How to Use matplotlib
Import matplotlib's pyplot module with the standard alias: import matplotlib.pyplot as plt. The pyplot interface provides two ways to create figures. The quick, stateful approach uses plt functions directly: plt.plot(x, y), plt.xlabel('Time'), plt.show(). The object-oriented approach creates figure and axes objects explicitly: fig, ax = plt.subplots(), then ax.plot(x, y), ax.set_xlabel('Time'). The object-oriented approach is strongly recommended for anything beyond throwaway exploration because it makes the code explicit about which axes receives which data, essential for multi-panel figures and non-trivial customization.
Step 1: Create Basic Plots
Line plots display continuous data, time series, and function curves. ax.plot(x, y) draws connected line segments. ax.plot(x, y, 'r--o') uses a format string: 'r' for red, '--' for dashed line, 'o' for circle markers. Keyword arguments give finer control: ax.plot(x, y, color='#2563EB', linewidth=1.5, linestyle='-', marker='o', markersize=4, label='Experiment A'). Plotting multiple lines on the same axes is as simple as calling ax.plot() multiple times before calling plt.show(). Each call adds another line to the same axes, and ax.legend() creates a legend using the label parameters.
Scatter plots show relationships between two variables. ax.scatter(x, y) creates a basic scatter plot. The c parameter maps a third variable to color: ax.scatter(x, y, c=z, cmap='viridis') colors each point by z using the viridis colormap, revealing three-dimensional relationships in a 2D plot. The s parameter maps to marker size. Adding a colorbar with plt.colorbar() creates a labeled color scale. For large datasets (10000+ points), ax.scatter with alpha=0.3 (transparency) or ax.hexbin(x, y, gridsize=30, cmap='Blues') (hexagonal binning) prevents overplotting.

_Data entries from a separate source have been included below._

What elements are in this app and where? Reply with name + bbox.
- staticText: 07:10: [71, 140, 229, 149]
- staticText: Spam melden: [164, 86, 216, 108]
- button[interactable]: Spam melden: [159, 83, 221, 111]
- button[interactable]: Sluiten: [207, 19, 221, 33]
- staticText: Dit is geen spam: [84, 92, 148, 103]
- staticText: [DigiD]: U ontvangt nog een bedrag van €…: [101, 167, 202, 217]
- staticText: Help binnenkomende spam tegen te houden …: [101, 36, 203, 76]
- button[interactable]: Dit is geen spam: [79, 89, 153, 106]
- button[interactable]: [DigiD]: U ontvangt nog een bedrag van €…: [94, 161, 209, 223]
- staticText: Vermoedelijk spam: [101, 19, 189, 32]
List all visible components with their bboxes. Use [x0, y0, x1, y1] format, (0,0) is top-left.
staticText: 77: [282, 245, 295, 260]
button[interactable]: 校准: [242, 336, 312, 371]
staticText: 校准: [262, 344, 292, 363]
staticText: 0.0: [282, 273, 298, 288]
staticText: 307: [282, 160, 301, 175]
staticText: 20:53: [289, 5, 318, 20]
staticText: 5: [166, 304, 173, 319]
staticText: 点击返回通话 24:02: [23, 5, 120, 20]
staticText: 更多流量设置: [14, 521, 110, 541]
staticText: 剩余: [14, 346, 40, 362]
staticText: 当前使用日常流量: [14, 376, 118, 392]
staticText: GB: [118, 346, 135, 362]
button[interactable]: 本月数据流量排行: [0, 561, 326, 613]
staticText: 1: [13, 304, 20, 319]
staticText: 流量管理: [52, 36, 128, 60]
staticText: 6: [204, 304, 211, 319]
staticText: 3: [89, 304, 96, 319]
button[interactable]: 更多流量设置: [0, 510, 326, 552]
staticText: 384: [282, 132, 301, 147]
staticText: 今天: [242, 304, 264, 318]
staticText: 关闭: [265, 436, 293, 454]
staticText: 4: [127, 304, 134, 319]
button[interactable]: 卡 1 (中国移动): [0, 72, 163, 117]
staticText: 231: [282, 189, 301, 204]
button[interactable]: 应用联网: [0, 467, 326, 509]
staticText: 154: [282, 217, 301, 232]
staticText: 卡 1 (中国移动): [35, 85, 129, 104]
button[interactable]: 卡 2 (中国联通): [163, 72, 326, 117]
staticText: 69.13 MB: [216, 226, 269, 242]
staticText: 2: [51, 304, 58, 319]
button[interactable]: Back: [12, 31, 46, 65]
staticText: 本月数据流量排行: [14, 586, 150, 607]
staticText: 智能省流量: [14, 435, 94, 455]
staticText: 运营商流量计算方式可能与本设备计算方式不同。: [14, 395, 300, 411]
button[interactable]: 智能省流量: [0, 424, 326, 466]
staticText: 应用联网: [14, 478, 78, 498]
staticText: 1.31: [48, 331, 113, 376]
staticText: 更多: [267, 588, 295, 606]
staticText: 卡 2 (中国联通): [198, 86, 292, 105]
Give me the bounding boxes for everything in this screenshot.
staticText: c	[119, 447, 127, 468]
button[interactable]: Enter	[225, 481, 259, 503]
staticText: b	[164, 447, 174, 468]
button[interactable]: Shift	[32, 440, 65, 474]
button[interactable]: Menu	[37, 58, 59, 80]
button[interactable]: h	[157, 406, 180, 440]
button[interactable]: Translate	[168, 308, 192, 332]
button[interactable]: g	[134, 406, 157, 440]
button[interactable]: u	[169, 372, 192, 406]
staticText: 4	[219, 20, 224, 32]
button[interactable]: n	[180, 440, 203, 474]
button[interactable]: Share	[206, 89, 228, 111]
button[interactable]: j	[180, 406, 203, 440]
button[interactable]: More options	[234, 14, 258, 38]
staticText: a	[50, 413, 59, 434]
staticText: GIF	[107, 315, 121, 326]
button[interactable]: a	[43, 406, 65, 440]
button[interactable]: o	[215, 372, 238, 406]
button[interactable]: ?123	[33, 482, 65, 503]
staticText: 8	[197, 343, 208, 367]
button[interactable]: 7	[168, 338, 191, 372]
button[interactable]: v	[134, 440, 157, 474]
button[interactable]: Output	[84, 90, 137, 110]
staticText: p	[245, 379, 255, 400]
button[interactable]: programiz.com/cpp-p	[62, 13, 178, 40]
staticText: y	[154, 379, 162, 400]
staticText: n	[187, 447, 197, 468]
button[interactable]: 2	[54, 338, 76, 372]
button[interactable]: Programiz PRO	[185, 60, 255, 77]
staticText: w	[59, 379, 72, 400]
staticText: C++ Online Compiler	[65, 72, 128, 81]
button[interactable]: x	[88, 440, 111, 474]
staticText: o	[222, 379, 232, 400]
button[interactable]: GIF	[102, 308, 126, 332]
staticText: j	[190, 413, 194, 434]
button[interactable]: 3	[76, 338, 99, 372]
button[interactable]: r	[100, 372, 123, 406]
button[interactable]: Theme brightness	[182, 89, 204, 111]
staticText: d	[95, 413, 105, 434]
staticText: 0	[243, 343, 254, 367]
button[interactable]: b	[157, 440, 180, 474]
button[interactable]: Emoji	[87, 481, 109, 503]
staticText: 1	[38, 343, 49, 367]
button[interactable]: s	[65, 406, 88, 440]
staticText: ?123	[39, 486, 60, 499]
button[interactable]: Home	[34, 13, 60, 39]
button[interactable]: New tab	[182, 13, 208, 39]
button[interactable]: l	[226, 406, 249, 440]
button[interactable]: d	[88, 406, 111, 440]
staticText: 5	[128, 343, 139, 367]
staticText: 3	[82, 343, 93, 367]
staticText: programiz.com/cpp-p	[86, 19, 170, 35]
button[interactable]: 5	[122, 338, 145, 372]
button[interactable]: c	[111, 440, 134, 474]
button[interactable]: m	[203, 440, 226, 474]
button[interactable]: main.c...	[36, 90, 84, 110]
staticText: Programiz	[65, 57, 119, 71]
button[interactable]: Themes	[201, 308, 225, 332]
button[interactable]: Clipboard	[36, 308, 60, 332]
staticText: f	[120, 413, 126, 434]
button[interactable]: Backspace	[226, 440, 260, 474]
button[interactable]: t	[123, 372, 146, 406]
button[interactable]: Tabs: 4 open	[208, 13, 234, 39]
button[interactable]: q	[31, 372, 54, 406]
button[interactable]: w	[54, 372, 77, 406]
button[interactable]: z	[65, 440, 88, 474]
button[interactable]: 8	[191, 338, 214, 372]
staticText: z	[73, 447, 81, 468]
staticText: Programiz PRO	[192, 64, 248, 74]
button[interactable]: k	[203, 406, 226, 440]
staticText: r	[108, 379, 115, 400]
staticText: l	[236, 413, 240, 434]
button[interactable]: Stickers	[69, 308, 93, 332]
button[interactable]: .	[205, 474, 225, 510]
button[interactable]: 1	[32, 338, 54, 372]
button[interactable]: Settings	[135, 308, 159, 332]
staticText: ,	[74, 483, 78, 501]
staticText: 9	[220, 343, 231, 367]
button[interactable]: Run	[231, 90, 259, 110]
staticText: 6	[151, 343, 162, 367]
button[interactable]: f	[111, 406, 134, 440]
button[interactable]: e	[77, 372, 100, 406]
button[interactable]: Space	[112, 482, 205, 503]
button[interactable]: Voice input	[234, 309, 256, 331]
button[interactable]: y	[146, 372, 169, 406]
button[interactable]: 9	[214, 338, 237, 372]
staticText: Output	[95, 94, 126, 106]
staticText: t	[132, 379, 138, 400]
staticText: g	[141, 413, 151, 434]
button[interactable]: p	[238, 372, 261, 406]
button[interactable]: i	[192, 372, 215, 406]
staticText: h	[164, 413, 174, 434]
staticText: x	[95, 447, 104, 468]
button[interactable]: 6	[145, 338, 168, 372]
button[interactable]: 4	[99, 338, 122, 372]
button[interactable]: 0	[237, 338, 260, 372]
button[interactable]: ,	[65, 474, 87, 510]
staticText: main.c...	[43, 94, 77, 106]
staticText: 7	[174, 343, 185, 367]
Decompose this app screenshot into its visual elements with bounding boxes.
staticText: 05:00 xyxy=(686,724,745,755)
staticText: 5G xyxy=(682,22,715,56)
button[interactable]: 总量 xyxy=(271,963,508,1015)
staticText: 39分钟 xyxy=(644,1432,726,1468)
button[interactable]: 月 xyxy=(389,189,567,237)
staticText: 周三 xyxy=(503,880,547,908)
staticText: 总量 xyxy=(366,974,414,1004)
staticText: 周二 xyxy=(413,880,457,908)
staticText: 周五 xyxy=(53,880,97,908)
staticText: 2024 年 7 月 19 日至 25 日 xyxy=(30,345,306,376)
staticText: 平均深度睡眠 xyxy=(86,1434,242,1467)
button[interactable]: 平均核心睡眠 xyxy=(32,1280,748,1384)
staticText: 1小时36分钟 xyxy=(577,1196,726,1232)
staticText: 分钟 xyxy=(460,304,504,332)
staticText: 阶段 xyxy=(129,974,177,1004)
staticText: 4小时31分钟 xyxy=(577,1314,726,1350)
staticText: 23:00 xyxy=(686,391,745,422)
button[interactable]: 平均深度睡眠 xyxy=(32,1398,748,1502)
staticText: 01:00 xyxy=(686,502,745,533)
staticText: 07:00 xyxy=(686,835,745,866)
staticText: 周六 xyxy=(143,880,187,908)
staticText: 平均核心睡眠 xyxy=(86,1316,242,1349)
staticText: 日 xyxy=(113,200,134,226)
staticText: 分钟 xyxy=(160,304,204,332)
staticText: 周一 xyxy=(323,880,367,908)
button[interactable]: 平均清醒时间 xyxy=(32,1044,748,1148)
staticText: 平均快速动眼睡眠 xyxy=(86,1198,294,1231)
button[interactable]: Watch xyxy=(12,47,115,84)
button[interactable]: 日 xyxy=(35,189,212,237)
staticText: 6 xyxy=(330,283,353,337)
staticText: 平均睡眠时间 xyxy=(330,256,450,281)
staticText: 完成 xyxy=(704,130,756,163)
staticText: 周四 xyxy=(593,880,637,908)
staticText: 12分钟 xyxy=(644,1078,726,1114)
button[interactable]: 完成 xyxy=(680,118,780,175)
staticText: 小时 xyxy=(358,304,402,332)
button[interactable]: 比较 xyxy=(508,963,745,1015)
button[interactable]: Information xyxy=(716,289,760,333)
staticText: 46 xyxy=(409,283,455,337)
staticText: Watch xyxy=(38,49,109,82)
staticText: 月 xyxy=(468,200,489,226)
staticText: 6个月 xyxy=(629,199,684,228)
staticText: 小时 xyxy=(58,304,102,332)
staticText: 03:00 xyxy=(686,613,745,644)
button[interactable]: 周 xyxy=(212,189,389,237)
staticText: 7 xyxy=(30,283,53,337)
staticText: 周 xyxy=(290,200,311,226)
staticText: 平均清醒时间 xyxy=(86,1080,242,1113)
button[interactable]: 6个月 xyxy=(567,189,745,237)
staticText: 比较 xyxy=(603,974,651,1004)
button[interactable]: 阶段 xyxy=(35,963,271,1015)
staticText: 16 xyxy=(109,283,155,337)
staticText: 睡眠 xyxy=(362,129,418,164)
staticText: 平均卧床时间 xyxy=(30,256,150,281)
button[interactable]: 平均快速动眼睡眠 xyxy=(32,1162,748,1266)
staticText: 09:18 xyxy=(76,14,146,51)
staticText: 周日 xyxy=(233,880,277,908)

Histograms visualize distributions. ax.hist(data, bins=30) creates a histogram with 30 bins. ax.hist(data, bins='auto') lets NumPy choose the optimal bin count using the Freedman-Diaconis rule. ax.hist([data1, data2], bins=30, label=['Group A', 'Group B'], alpha=0.7) overlays two histograms for comparison. density=True normalizes the histogram so the area sums to 1, making it comparable to probability density functions. For kernel density estimates, Seaborn's sns.kdeplot(data) provides smooth density curves.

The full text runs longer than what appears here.